BURLINGAME, Calif., March 21, 2019 (GLOBE NEWSWIRE) -- Humanigen, Inc., (OTCQB: HGEN) (“Humanigen”) a biopharmaceutical company focused on the development of its proprietary Humaneered® monoclonal antibodies focused on chimeric antigen receptor T (CAR-T) cell therapy optimization and immuno-oncology, announced that on Thursday, March 21st, data from the study entitled “GM-CSF Blockade during Chimeric Antigen Receptor T-cell (CART) Therapy Reduces Cytokine Release Syndrome and Neurotoxicity and may Enhance CART Effector Function” were presented at the 2019 NCCN Annual Conference: Improving the Quality, Effectiveness, & Efficiency of Cancer Care^™ in Orlando, Florida in the oral plenary session focused on new immunotherapy strategies for improving outcomes. The study was conducted using lenzilumab, the company’s proprietary Humaneered® anti-GM-CSF monoclonal antibody, and was recently featured on the front cover of the February 14, 2019 edition of ‘blood’®, the official journal of the American Society of Hematology, available online at .

The study was designed to closely replicate the findings seen in CAR-T clinical trials and utilized human acute lymphoblastic leukemia (ALL), human CD19 targeted CAR-T (CART19), and human peripheral blood mononuclear cells (PBMCs) and conducted in mice.

The prophylactic administration of lenzilumab in combination with CART19 therapy resulted in an exponential increase in CART19 cell proliferation, enhanced anti-tumor activity, and a significant improvement in leukemic disease control sustained over time for at least 35 days post CART19 infusion compared to CART19 plus control. In addition, improved overall survival was observed with GM-CSF neutralization. This suggests that GM-CSF neutralization may play a role in reducing relapse and increasing durable complete response after CART19 therapy. This is a significant finding, given that more than 50% of adult lymphoma patients who initially respond to CART19 therapy subsequently relapse within the first year of follow-up.
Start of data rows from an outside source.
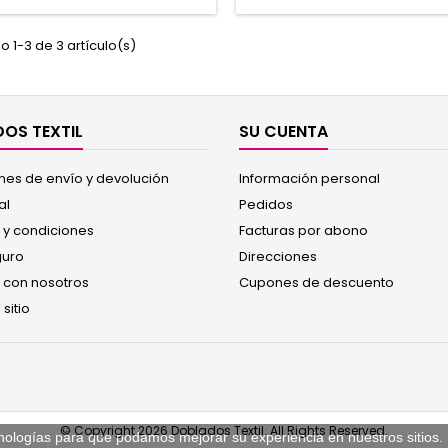
ial caja de regalo. Un regalo
Especial caja de regalo. Un 
to para adolescentes que Aman
perfecto para adolescentes 
 1-3 de 3 artículo(s)
l Betis Balompié. 100% Algodón
al Real Betis Balompié. 100% 
OS TEXTIL
SU CUENTA
nes de envío y devolución
Información personal
al
Pedidos
 y condiciones
Facturas por abono
guro
Direcciones
 con nosotros
Cupones de descuento
sitio
© Copyright 2026 Doblados Textil. All Rights Reserved.
tecnologías para que podamos mejorar su experiencia en nuestros sitios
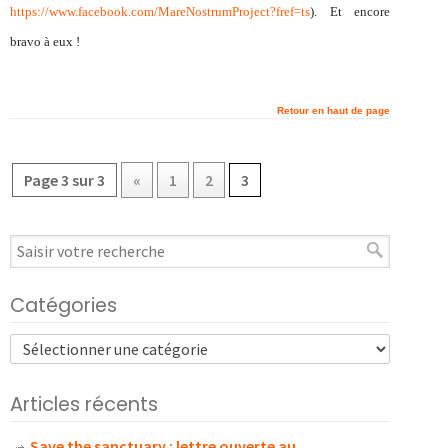
https://www.facebook.com/MareNostrumProject?fref=ts
). Et encore
bravo à eux !
Retour en haut de page
Page 3 sur 3
«
1
2
3
Catégories
Articles récents
Save the sanctuary : lettre ouverte au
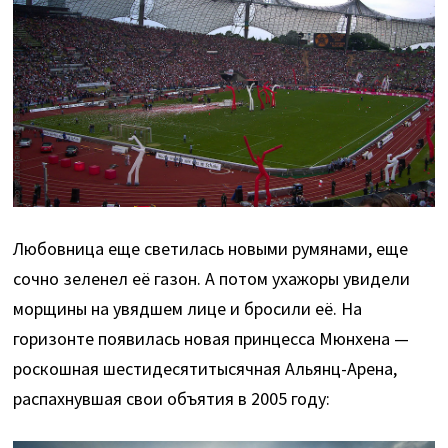
Любовница еще светилась новыми румянами, еще
сочно зеленел её газон. А потом ухажоры увидели
морщины на увядшем лице и бросили её. На
горизонте появилась новая принцесса Мюнхена —
роскошная шестидесятитысячная Альянц-Арена,
распахнувшая свои объятия в 2005 году:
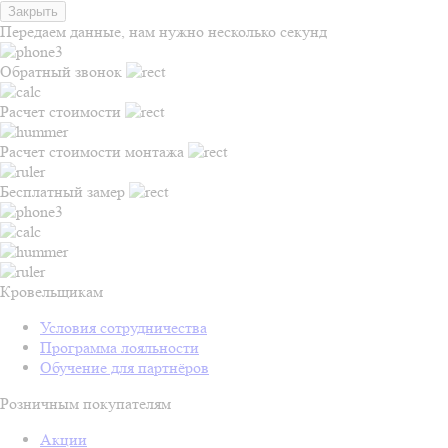
Закрыть
Передаем данные, нам нужно несколько секунд
Обратный звонок
Расчет стоимости
Расчет стоимости монтажа
Бесплатный замер
Кровельщикам
Условия сотрудничества
Программа лояльности
Обучение для партнёров
Розничным покупателям
Акции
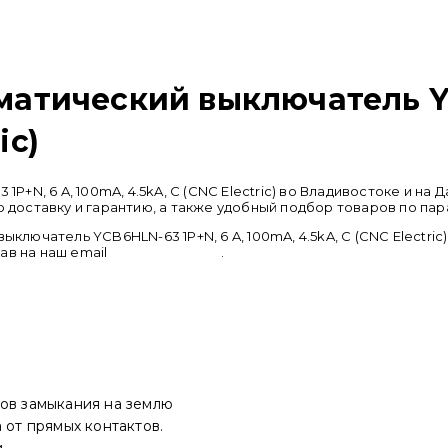
тический выключатель YCB
ic)
N, 6 A, 100mA, 4.5kA, C (CNC Electric) во Владивостоке и на
оставку и гарантию, а также удобный подбор товаров по пар
ючатель YCB6HLN-63 1P+N, 6 A, 100mA, 4.5kA, C (CNC Electric
сав на наш email
info@cncru.com
.
ков замыкания на землю
 от прямых контактов.
и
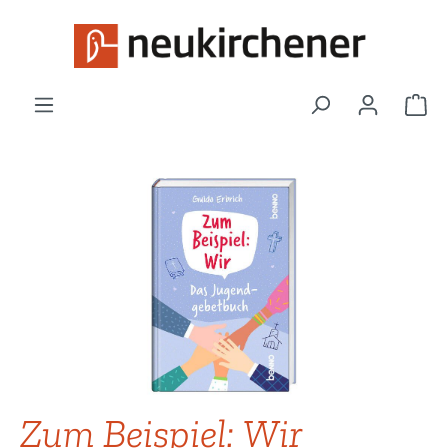
Zum Hauptinhalt springen
War
Bildergalerie überspringen
Zum Beispiel: Wir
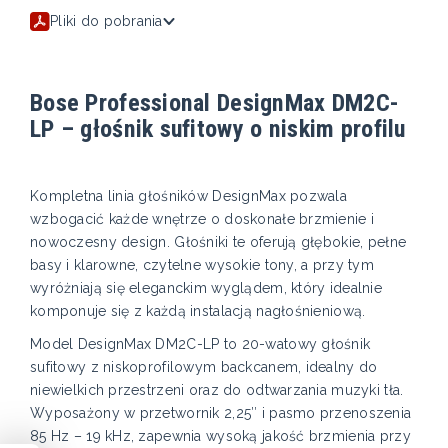
Pliki do pobrania
Bose Professional DesignMax DM2C-
LP – głośnik sufitowy o niskim profilu
Kompletna linia głośników DesignMax pozwala
wzbogacić każde wnętrze o doskonałe brzmienie i
nowoczesny design. Głośniki te oferują głębokie, pełne
basy i klarowne, czytelne wysokie tony, a przy tym
wyróżniają się eleganckim wyglądem, który idealnie
komponuje się z każdą instalacją nagłośnieniową.
Model DesignMax DM2C-LP to 20-watowy głośnik
sufitowy z niskoprofilowym backcanem, idealny do
niewielkich przestrzeni oraz do odtwarzania muzyki tła.
Wyposażony w przetwornik 2,25″ i pasmo przenoszenia
85 Hz – 19 kHz, zapewnia wysoką jakość brzmienia przy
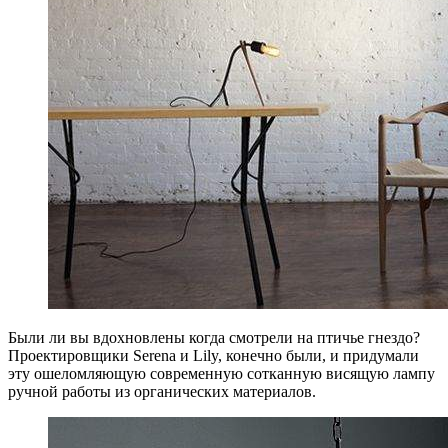
Были ли вы вдохновлены когда смотрели на птичье гнездо?
Проектировщики Serena и Lily, конечно были, и придумали
эту ошеломляющую современную сотканную висящую лампу
ручной работы из органических материалов.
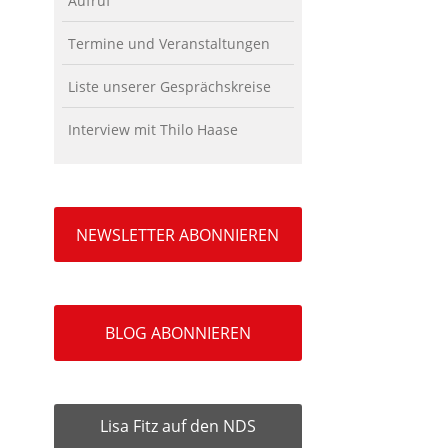
Aufruf
Termine und Veranstaltungen
Liste unserer Gesprächskreise
Interview mit Thilo Haase
NEWSLETTER ABONNIEREN
BLOG ABONNIEREN
Lisa Fitz auf den NDS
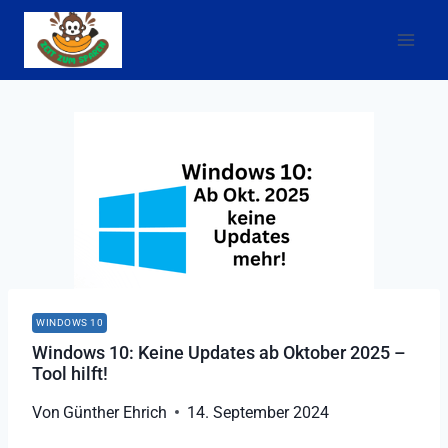
Zum
Inhalt
springen
WINDOWS 10
Windows 10: Keine Updates ab Oktober 2025 –
Tool hilft!
Von
Günther Ehrich
14. September 2024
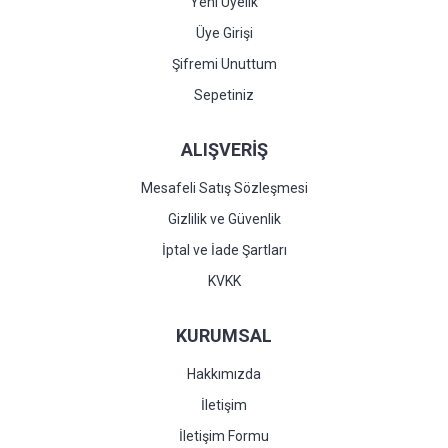
Yeni Üyelik
Üye Girişi
Şifremi Unuttum
Sepetiniz
ALIŞVERİŞ
Mesafeli Satış Sözleşmesi
Gizlilik ve Güvenlik
İptal ve İade Şartları
KVKK
KURUMSAL
Hakkımızda
İletişim
İletişim Formu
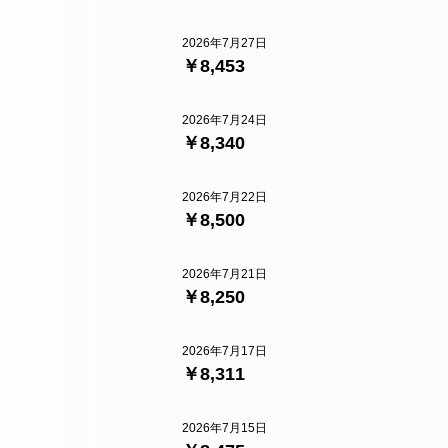
2026年7月27日
￥8,453
2026年7月24日
￥8,340
2026年7月22日
￥8,500
2026年7月21日
￥8,250
2026年7月17日
￥8,311
2026年7月15日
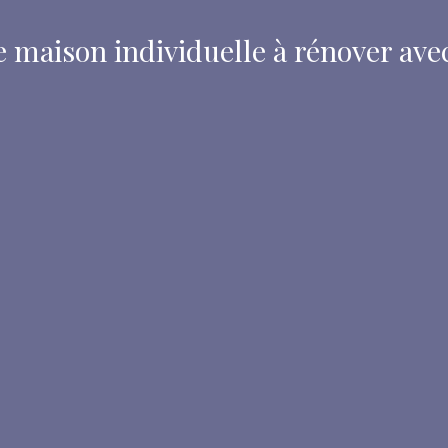
maison individuelle à rénover ave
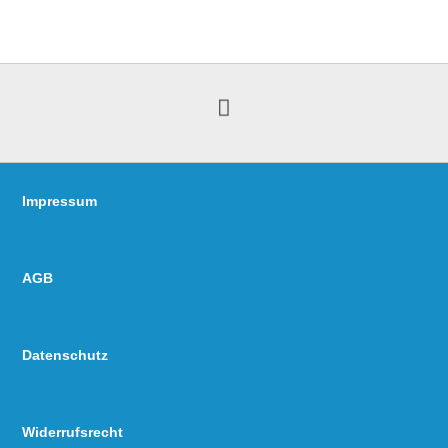
Impressum
AGB
Datenschutz
Widerrufsrecht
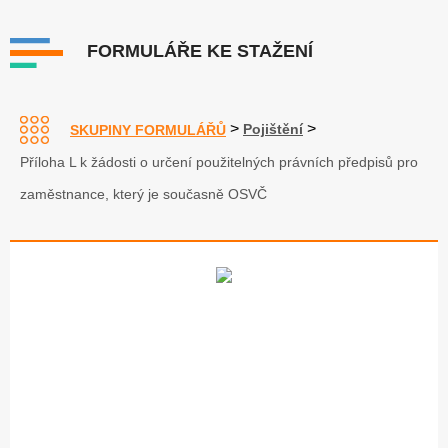
FORMULÁŘE KE STAŽENÍ
>
>
Pojištění
SKUPINY FORMULÁŘŮ
Příloha L k žádosti o určení použitelných právních předpisů pro
zaměstnance, který je současně OSVČ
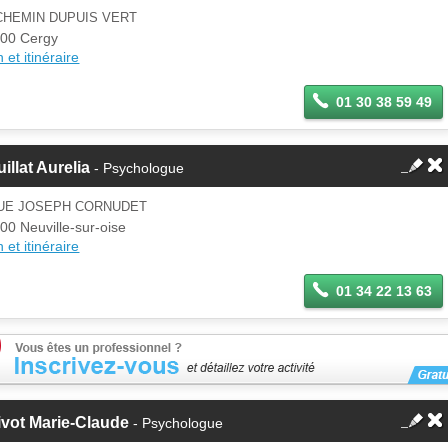
CHEMIN DUPUIS VERT
00 Cergy
 et itinéraire
01 30 38 59 49
illat Aurelia
- Psychologue
RUE JOSEPH CORNUDET
00 Neuville-sur-oise
 et itinéraire
01 34 22 13 63
vot Marie-Claude
- Psychologue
Moreover, the prophylactic administration of lenzilumab prevented the onset of Cytokine Release Syndrome (CRS) and resulted in a 75% reduction in Neuroinflammation (NI) by quantitative MRI.

Despite the dramatic initial overall response rates observed, the commercialization of CAR-T therapies has been limited by significant relapse rates and a tight linkage between efficacy and toxicity which limits strategies aimed at improving long term complete response. “This study identifies GM-CSF as a key trigger in the inflammatory cascade resulting in CRS and NI and demonstrates the ability to break the efficacy toxicity linkage by targeting the key cytokine in the inflammatory cascade,” stated Dr. Cameron Durrant, CEO of Humanigen. “These results suggest that GM-CSF neutralization would improve the efficacy and toxicity profile of current CAR-T therapies and opens the possibility for other combinations with agents that might further improve efficacy but would too toxic if used in the absence of GM-CSF neutralization.” Multi-center phase Ib/II clinical trials of lenzilumab in combination with CART19 therapies are expected to be initiated in the coming months.

About Humanigen, Inc.

Humanigen, Inc. is developing its portfolio of Humaneered® monoclonal antibodies to address cutting-edge CAR-T optimization and the need for new oncology drugs that provide safer, better, and more effective cancer therapies. Derived from the company’s Humaneered® platform, lenzilumab, ifabotuzumab, and HGEN005 are monoclonal antibodies with first-in-class mechanisms. Lenzilumab, which neutralizes human GM-CSF, is in development as a potential biologic therapy to make CAR-T therapy safer and more effective, as well as a potential treatment for hematologic cancers. Ifabotuzumab, which targets the Eph type-A receptor 3 (EphA3), is being explored as a potential treatment for glioblastoma multiforme (GBM) and a range of solid tumors, both as an optimized naked antibody and as part of an antibody-drug conjugate, as well as a backbone for a novel CAR-T construct, and a bispecific antibody platform. HGEN005 which selectively targets the eosinophil receptor EMR1 is being explored as a potential treatment for a range of eosinophilic diseases including eosinophilic leukemia both as an optizimized naked antibody and as the backbone for a novel CAR-T construct. For more information, visit .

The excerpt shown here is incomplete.